L+U delivered the content in the workshop and also supported the design lab through real-time energy simulation and hands-on consultation. Teams received immediate feedback on their designs and could quickly see how specific moves increased or decreased energy use. By working side-by-side with the architects, we demonstrated what an integrated process could look like, helping them to practice what questions to ask and when to ask them.
WHAT WE DID
Created advanced curriculum for architects around the themes of heat, air, light, and energy
Brought measuring tools and developed exercises so that participants could relate quantitative metrics with real-time experience
Delivered lectures that blended fundamentals with exemplary case studies
Developed a phased design exercise that participants used to apply theoretical ideas
Created workflow that allowed real-time simulation and feedback on design ideas
Trained graduate students on simulation tools and orchestrated placements for them in the offices of high-profile architects.
The goal of the workshop was to connect everyday experience with quantitative performance predictions and design decisions, making invisible energy flows not just understandable but palpable. The workshop included lectures, field measurements, design exercises, simulation tutorials, and policy discussions. We developed a 50-page booklet explaining fundamental principals and approaches along with a 65-page workbook with illustrated software workflows, tutorials, and exercises.

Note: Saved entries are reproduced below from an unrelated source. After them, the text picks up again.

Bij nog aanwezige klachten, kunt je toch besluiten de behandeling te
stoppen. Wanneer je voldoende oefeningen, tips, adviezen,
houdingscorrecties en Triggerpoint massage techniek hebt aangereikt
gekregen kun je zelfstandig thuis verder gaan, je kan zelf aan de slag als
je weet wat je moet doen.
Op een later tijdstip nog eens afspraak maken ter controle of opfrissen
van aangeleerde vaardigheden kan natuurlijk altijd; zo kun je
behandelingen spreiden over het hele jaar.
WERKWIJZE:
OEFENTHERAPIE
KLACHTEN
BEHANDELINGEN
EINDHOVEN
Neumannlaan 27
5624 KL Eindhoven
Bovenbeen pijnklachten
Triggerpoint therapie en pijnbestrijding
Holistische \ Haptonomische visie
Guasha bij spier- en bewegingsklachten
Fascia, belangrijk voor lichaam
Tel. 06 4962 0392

Our unique approach was to present advanced concepts of building energy use and occupant comfort through the lens of architectural space and material as a filter for the environment. Over the course of four days, each team of architects re-designed the Boston Apple Store in one of four climates: New York, Helsinki, Taipei, or Los Angeles. Each day we concentrated on different aspect of the building’s performance in order to increase occupant comfort and decrease energy use. The focus of Day 1 was light, Day 2 was heat, Day 3 was air, and Day 4 was energy and integration.
Throughout the workshop, the building site conditions as a party wall, urban retail establishment facing south remained the same and the design needed to support the existing program elements of the Apple Store. Participants were encouraged to redesign everything else, including the building dimensions, materials, façades, roof, interior floors and partitions, vertical communication, and program position. Additional elements could be added as appropriate.

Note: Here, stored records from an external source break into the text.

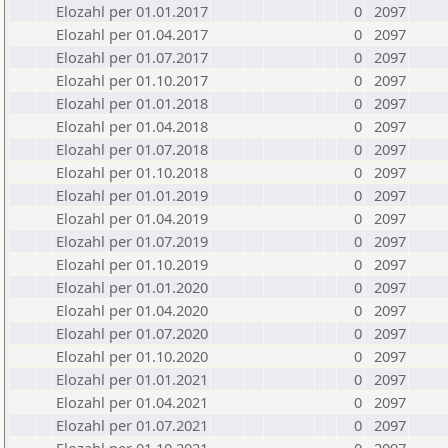
Elozahl per 01.01.2017
0
2097
Elozahl per 01.04.2017
0
2097
Elozahl per 01.07.2017
0
2097
Elozahl per 01.10.2017
0
2097
Elozahl per 01.01.2018
0
2097
Elozahl per 01.04.2018
0
2097
Elozahl per 01.07.2018
0
2097
Elozahl per 01.10.2018
0
2097
Elozahl per 01.01.2019
0
2097
Elozahl per 01.04.2019
0
2097
Elozahl per 01.07.2019
0
2097
Elozahl per 01.10.2019
0
2097
Elozahl per 01.01.2020
0
2097
Elozahl per 01.04.2020
0
2097
Elozahl per 01.07.2020
0
2097
Elozahl per 01.10.2020
0
2097
Elozahl per 01.01.2021
0
2097
Elozahl per 01.04.2021
0
2097
Elozahl per 01.07.2021
0
2097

Each design team consisted of a group of Tokyo-based architects and an energy modeler. The energy modelers had prepared “base case” simulations of comfort and energy use for the Apple Store in the four target climates. As the design teams re-thought the ways the building could mediate its environment, the energy modelers modified the base case to understand the effect of the modifications. This “on-the-fly” energy and comfort modeling was a ground-breaking exercise. It allowed quick feedback and informed, iterative design. It meant that as a design team added a window or increased the roof insulation, they could see the effect this would have not only on annual energy use but also on hourly occupant comfort. This kind of analysis would usually take weeks to complete, but the modeling team was able to turn results around in hours, sometimes minutes. Both the design iterations and the modeling results are presented here. The workshop as a whole emphasized an integrated approach to low-energy buildings that gives designers aesthetic freedom and the confidence to work collaboratively with their engineers.

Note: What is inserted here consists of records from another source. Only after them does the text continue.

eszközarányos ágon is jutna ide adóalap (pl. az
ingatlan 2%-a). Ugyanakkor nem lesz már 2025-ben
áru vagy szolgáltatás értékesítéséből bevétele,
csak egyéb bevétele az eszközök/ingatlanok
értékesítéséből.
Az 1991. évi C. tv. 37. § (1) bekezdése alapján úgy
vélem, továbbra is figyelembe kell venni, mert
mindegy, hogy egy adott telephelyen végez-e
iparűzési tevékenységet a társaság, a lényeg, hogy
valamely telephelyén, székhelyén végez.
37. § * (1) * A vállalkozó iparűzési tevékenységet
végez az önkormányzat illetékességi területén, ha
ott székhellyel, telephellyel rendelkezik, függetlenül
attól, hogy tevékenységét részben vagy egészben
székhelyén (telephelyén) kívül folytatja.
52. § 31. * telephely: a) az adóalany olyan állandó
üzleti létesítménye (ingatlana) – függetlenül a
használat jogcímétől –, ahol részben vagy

Thanks to significant support from UC Berkeley professor Dana Buntrock, 40 of the leading lights in Japanese architecture assembled in Tokyo for the workshop. The workshop’s goal was to serve as a catalyst for change and a model for subsequent collaboration.
True to its aim, the workshop spurred a series of exchanges between building energy experts in the United States and Japan. Since 2011 L+U has been engaged in various initiatives around Japan in the realms of energy policy, academics, architectural practice, and construction. The workshop format also turned out to be an effective model for architects in the United States, as L+U hosted our “Zero Energy Summer Camp” and continues to employ the rapid feedback simulation techniques in our consulting practice.